Would you please transcribe the data in full and exactly, excluding images?

===== Dataset records

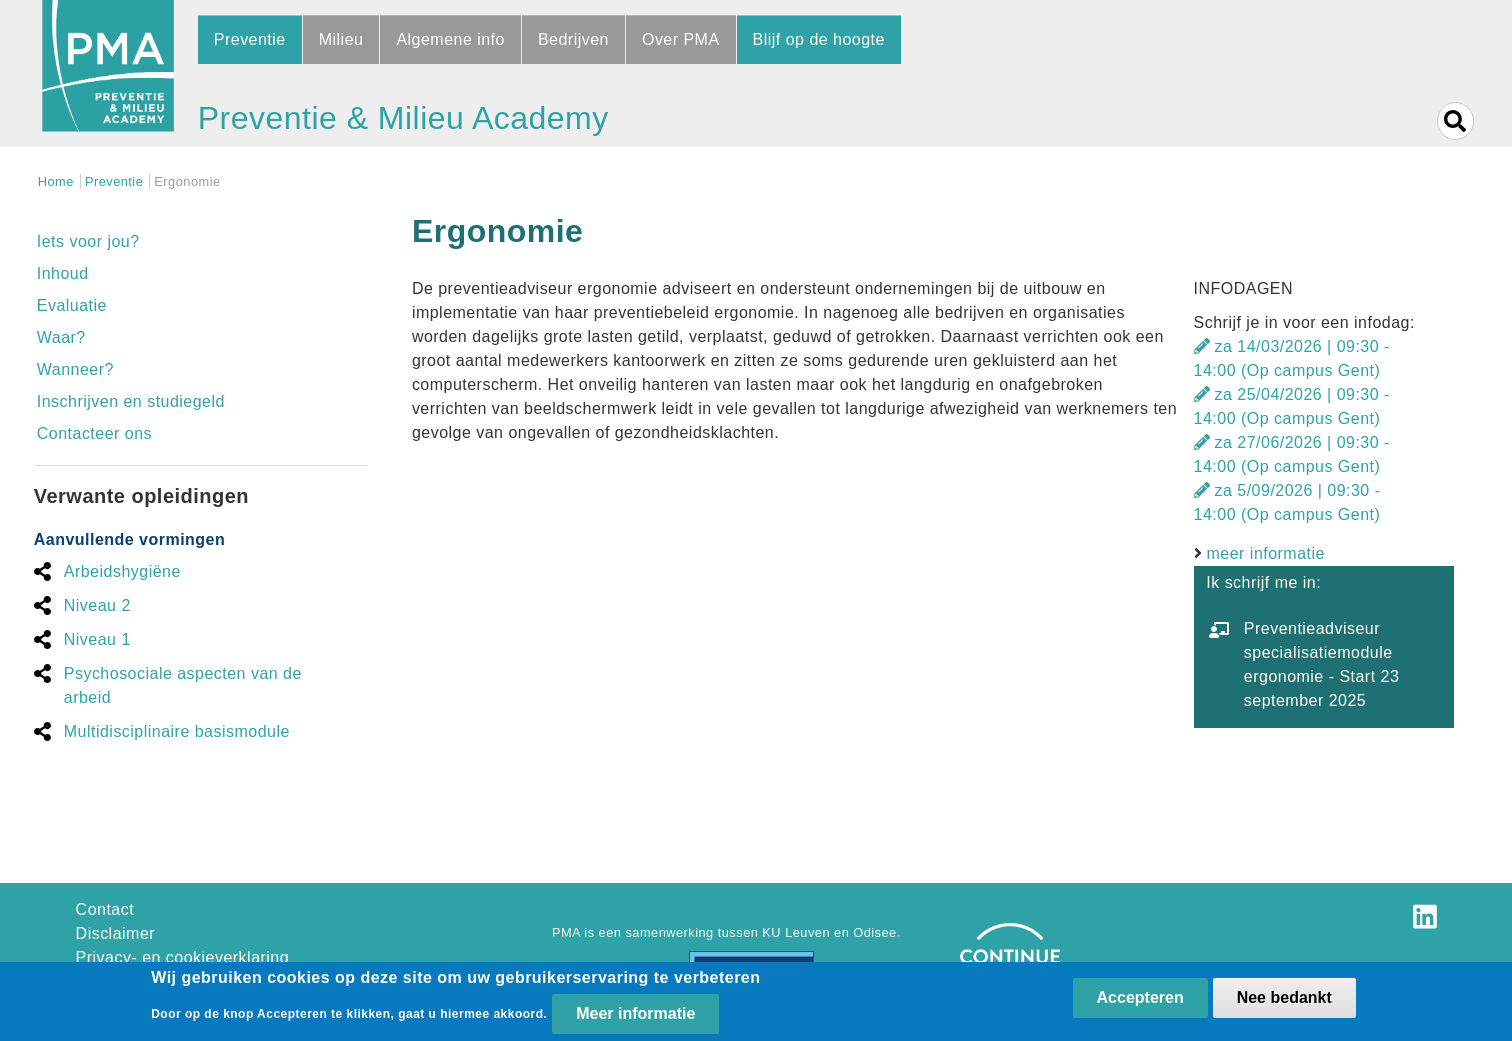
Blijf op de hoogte (819, 39)
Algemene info (450, 39)
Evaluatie (72, 305)
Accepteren (1140, 999)
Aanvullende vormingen (129, 539)
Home (56, 181)
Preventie (250, 39)
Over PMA (681, 39)
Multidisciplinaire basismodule (177, 731)
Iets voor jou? (88, 241)
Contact (105, 909)
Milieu (341, 39)
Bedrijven (573, 39)
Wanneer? (75, 369)
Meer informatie (635, 1015)
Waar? (61, 337)
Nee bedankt (1284, 999)
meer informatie (1266, 553)
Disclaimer (115, 933)
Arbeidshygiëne (122, 571)
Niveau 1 (97, 639)
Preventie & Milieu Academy (403, 118)
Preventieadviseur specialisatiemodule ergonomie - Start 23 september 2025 (1321, 664)
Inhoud (63, 273)
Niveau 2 (97, 605)
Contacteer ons (94, 433)
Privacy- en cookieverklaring (183, 957)
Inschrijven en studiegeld (131, 401)
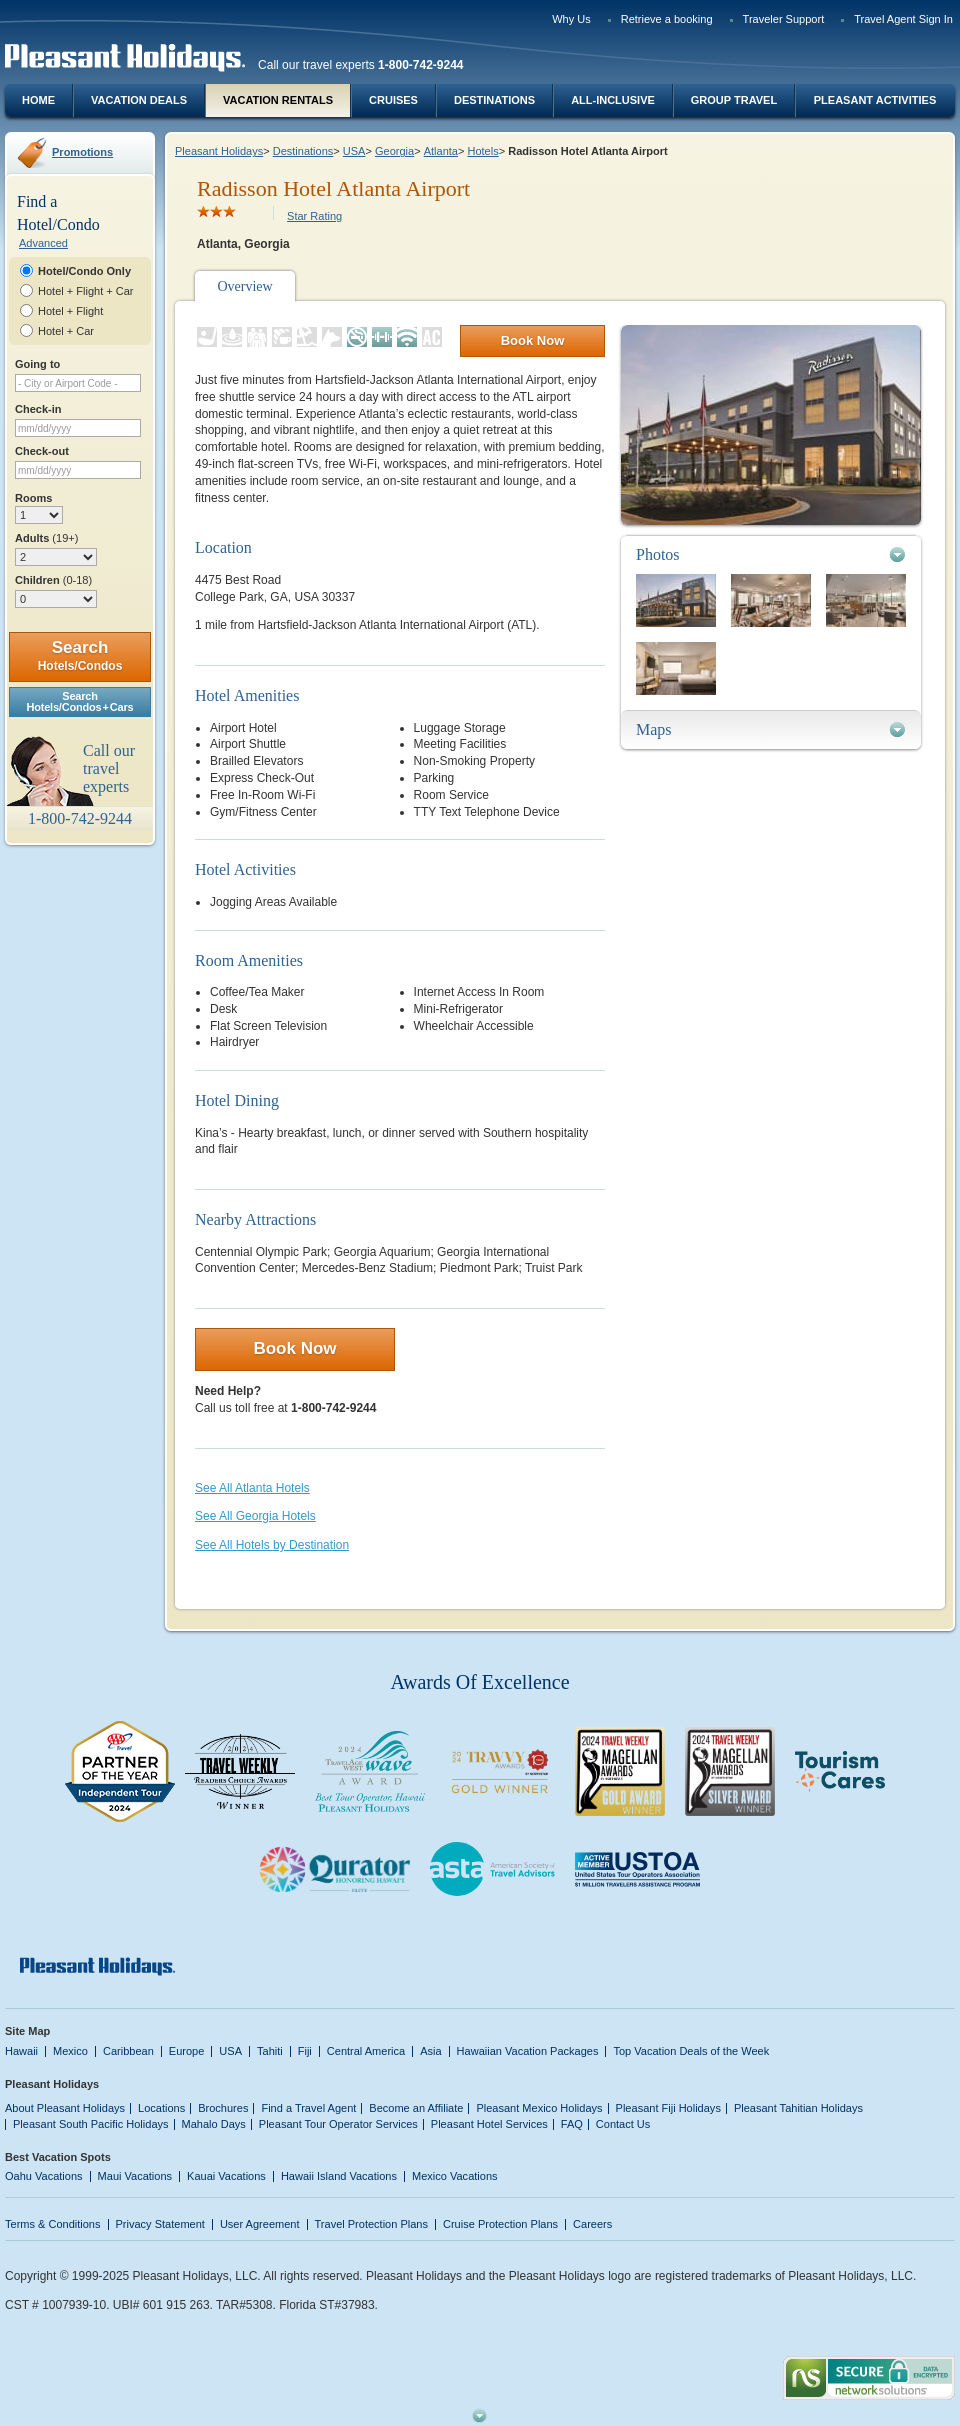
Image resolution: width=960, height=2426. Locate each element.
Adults (46, 538)
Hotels (482, 151)
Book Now (533, 340)
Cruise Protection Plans (500, 2224)
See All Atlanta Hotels (252, 1488)
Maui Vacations (135, 2176)
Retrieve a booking (667, 19)
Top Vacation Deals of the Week (691, 2051)
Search (80, 655)
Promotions (82, 152)
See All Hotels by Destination (272, 1545)
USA (354, 151)
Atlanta (441, 151)
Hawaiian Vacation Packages (528, 2051)
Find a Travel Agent (308, 2108)
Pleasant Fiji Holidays (668, 2108)
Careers (592, 2224)
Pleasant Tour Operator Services (338, 2124)
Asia (430, 2051)
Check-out (42, 451)
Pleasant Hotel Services (489, 2124)
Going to (37, 364)
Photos (658, 554)
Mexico (70, 2051)
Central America (366, 2051)
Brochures (223, 2108)
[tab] (771, 554)
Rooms (33, 498)
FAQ (572, 2124)
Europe (187, 2051)
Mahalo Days (214, 2124)
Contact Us (623, 2124)
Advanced (43, 243)
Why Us (571, 19)
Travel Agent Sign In (903, 19)
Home (38, 100)
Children (53, 580)
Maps (654, 729)
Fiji (305, 2051)
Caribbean (128, 2051)
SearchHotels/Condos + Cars (80, 701)
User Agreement (260, 2224)
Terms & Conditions (53, 2224)
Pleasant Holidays (219, 151)
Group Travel (734, 100)
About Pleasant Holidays (65, 2108)
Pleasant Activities (875, 100)
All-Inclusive (613, 100)
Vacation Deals (139, 100)
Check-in (38, 409)
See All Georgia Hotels (255, 1516)
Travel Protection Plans (371, 2224)
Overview (244, 286)
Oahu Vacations (44, 2176)
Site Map (27, 2031)
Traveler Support (784, 19)
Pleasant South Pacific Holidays (91, 2124)
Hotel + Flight (70, 311)
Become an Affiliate (416, 2108)
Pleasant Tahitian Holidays (798, 2108)
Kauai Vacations (226, 2176)
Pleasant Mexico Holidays (539, 2108)
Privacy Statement (160, 2224)
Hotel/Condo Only (84, 271)
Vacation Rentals (278, 100)
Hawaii (21, 2051)
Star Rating (314, 216)
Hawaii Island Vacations (339, 2176)
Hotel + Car (66, 331)
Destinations (494, 100)
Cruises (393, 100)
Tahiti (270, 2051)
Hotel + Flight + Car (86, 291)
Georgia (394, 151)
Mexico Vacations (455, 2176)
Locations (161, 2108)
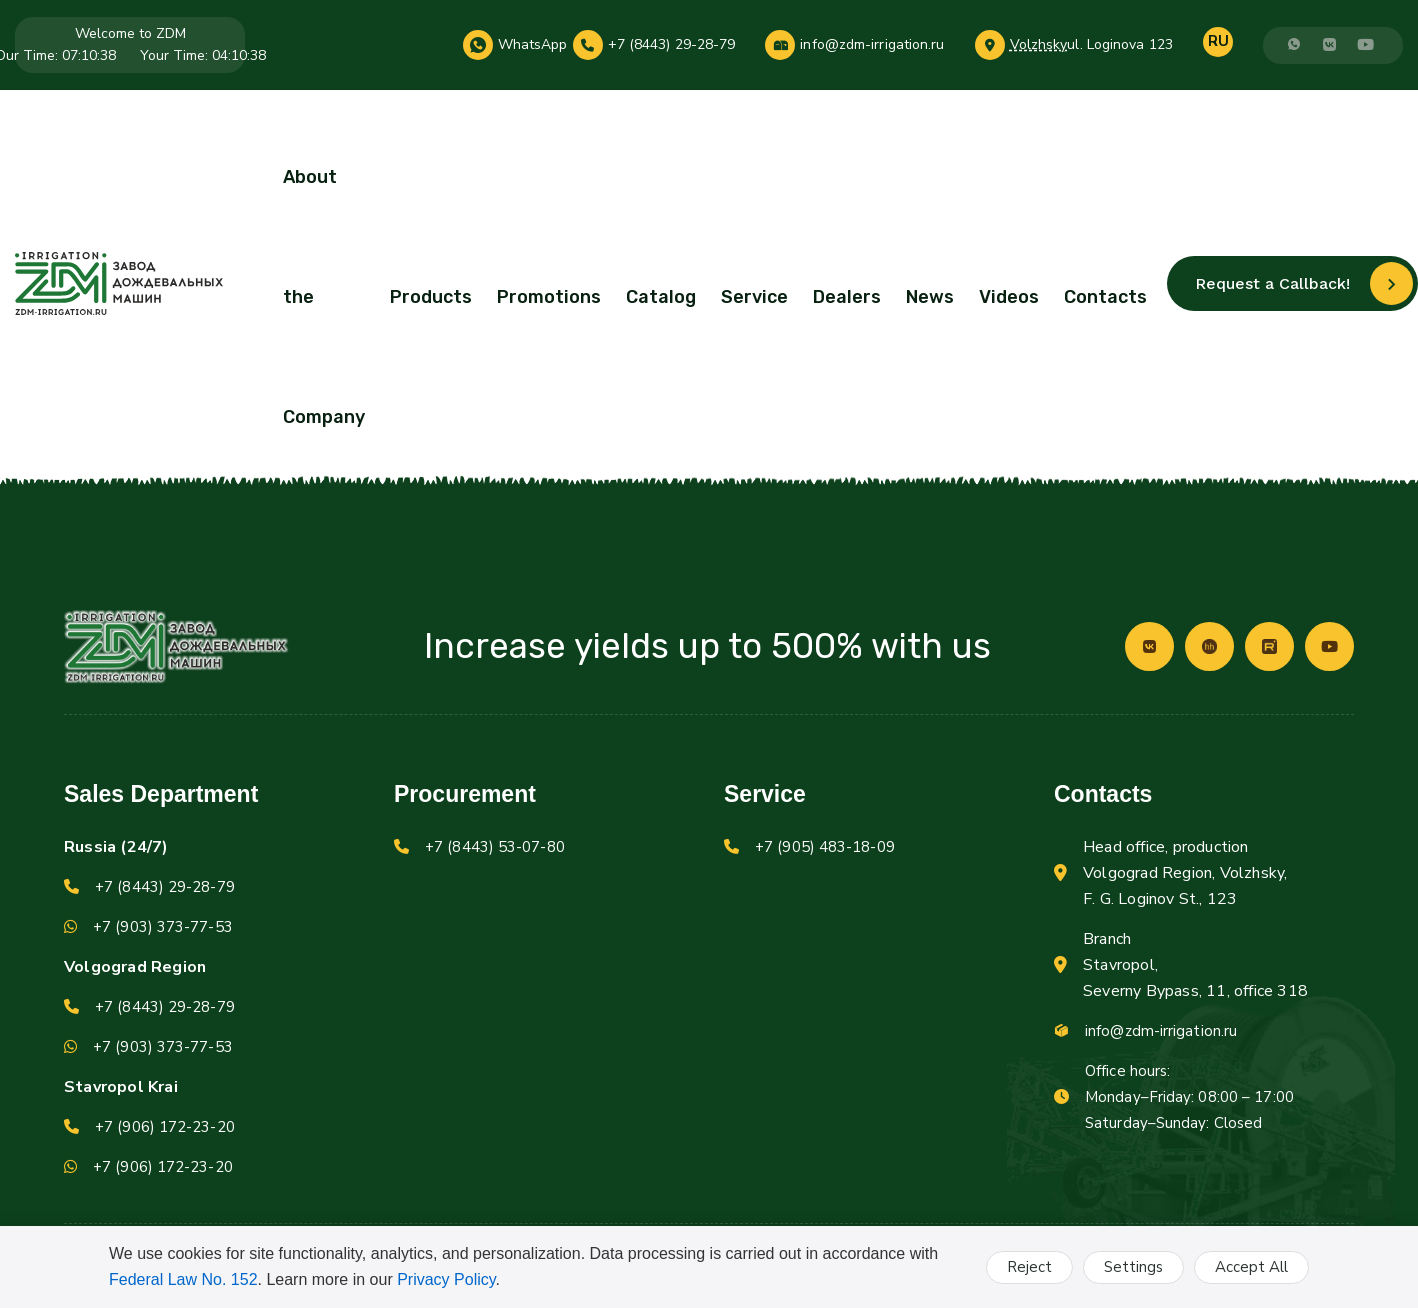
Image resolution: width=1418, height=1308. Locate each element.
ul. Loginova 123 (1120, 45)
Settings (1133, 1267)
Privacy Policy (446, 1279)
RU (1218, 41)
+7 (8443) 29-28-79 (672, 45)
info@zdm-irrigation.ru (872, 45)
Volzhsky (1039, 45)
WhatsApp (533, 45)
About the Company (324, 297)
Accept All (1251, 1267)
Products (431, 297)
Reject (1029, 1267)
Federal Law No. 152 (183, 1279)
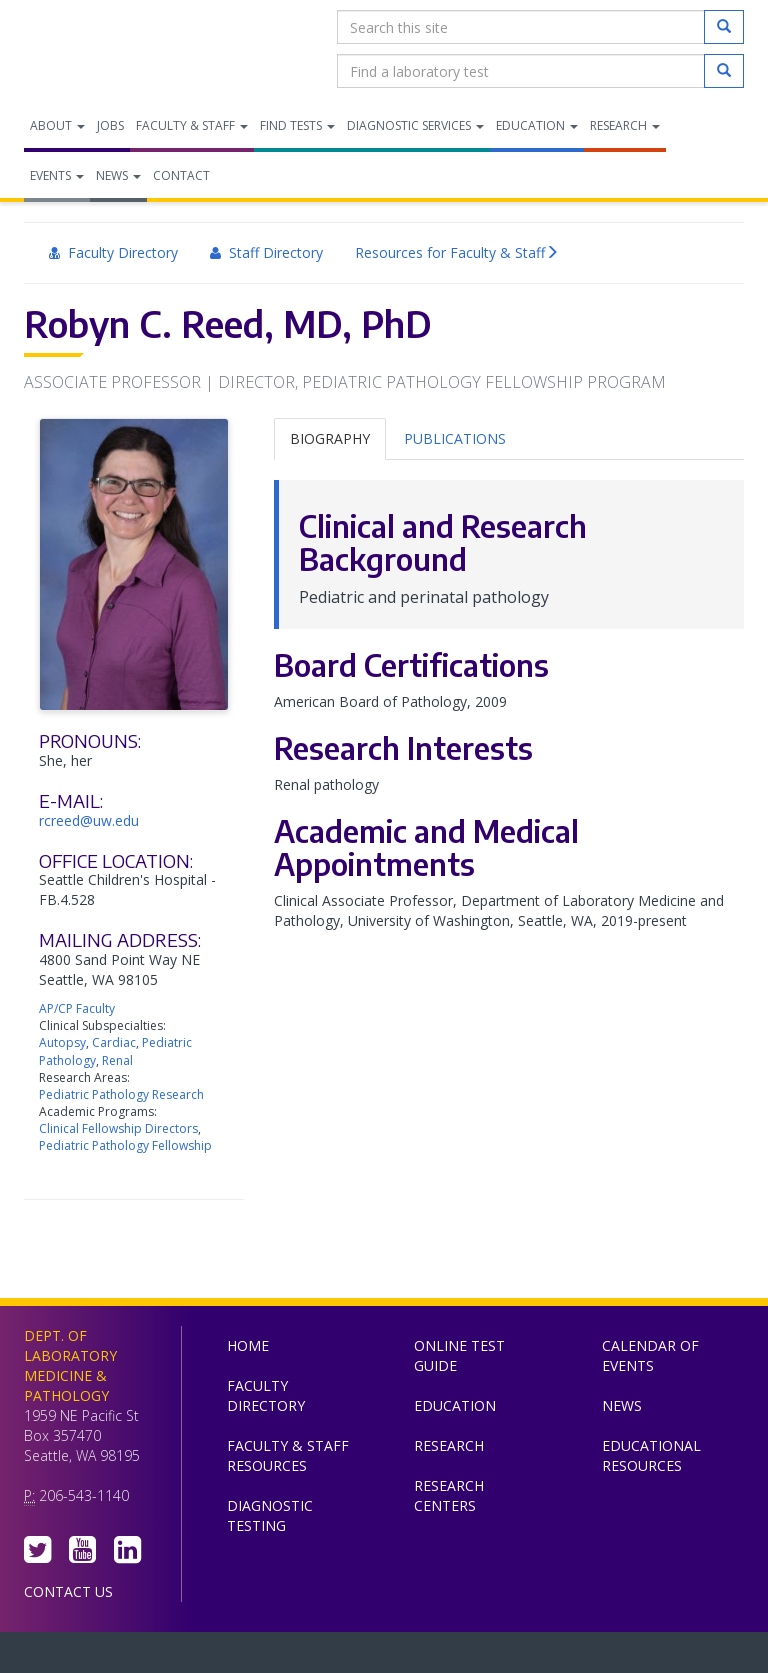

==========

■ Completed task ■
Blijf op de hoogte (819, 39)
Algemene info (450, 39)
Evaluatie (72, 305)
Accepteren (1140, 999)
Aanvullende vormingen (129, 539)
Home (56, 181)
Preventie (250, 39)
Over PMA (681, 39)
Multidisciplinaire basismodule (177, 731)
Iets voor jou? (88, 241)
Contact (105, 909)
Milieu (341, 39)
Bedrijven (573, 39)
Wanneer? (75, 369)
Meer informatie (635, 1015)
Waar? (61, 337)
Nee bedankt (1284, 999)
meer informatie (1266, 553)
Disclaimer (115, 933)
Arbeidshygiëne (122, 571)
Niveau 1 (97, 639)
Preventie & Milieu Academy (403, 118)
Preventieadviseur specialisatiemodule ergonomie - Start 23 september 2025 (1321, 664)
Inhoud (63, 273)
Niveau 2 (97, 605)
Contacteer ons (94, 433)
Privacy- en cookieverklaring (183, 957)
Inschrijven en studiegeld (131, 401)
Image resolution: width=960, height=2426. Locate each element.
Adults (46, 538)
Hotels (482, 151)
Book Now (533, 340)
Cruise Protection Plans (500, 2224)
See All Atlanta Hotels (252, 1488)
Maui Vacations (135, 2176)
Retrieve a booking (667, 19)
Top Vacation Deals of the Week (691, 2051)
Search (80, 655)
Promotions (82, 152)
See All Hotels by Destination (272, 1545)
USA (354, 151)
Atlanta (441, 151)
Hawaiian Vacation Packages (528, 2051)
Find a Travel Agent (308, 2108)
Pleasant Fiji Holidays (668, 2108)
Careers (592, 2224)
Pleasant Tour Operator Services (338, 2124)
Asia (430, 2051)
Check-out (42, 451)
Pleasant Hotel Services (489, 2124)
Going to (37, 364)
Photos (658, 554)
Mexico (70, 2051)
Central America (366, 2051)
Brochures (223, 2108)
[tab] (771, 554)
Rooms (33, 498)
FAQ (572, 2124)
Europe (187, 2051)
Mahalo Days (214, 2124)
Contact Us (623, 2124)
Advanced (43, 243)
Why Us (571, 19)
Travel Agent Sign In (903, 19)
Home (38, 100)
Children (53, 580)
Maps (654, 729)
Fiji (305, 2051)
Caribbean (128, 2051)
SearchHotels/Condos + Cars (80, 701)
User Agreement (260, 2224)
Terms & Conditions (53, 2224)
Pleasant Holidays (219, 151)
Group Travel (734, 100)
About Pleasant Holidays (65, 2108)
Pleasant Activities (875, 100)
All-Inclusive (613, 100)
Vacation Deals (139, 100)
Check-in (38, 409)
See All Georgia Hotels (255, 1516)
Travel Protection Plans (371, 2224)
Overview (244, 286)
Oahu Vacations (44, 2176)
Site Map (27, 2031)
Traveler Support (784, 19)
Pleasant South Pacific Holidays (91, 2124)
Hotel + Flight (70, 311)
Become an Affiliate (416, 2108)
Pleasant Tahitian Holidays (798, 2108)
Kauai Vacations (226, 2176)
Pleasant Mexico Holidays (539, 2108)
Privacy Statement (160, 2224)
Hotel/Condo Only (84, 271)
Vacation Rentals (278, 100)
Hawaii (21, 2051)
Star Rating (314, 216)
Hawaii Island Vacations (339, 2176)
Hotel + Car (66, 331)
Destinations (494, 100)
Cruises (393, 100)
Tahiti (270, 2051)
Hotel + Flight + Car (86, 291)
Georgia (394, 151)
Mexico Vacations (455, 2176)
Locations (161, 2108)
Image resolution: width=1418, height=1308. Locate each element.
ul. Loginova 123 (1120, 45)
Settings (1133, 1267)
Privacy Policy (446, 1279)
RU (1218, 41)
+7 (8443) 29-28-79 (672, 45)
info@zdm-irrigation.ru (872, 45)
Volzhsky (1039, 45)
WhatsApp (533, 45)
About the Company (324, 297)
Accept All (1251, 1267)
Products (431, 297)
Reject (1029, 1267)
Federal Law No. 152 (183, 1279)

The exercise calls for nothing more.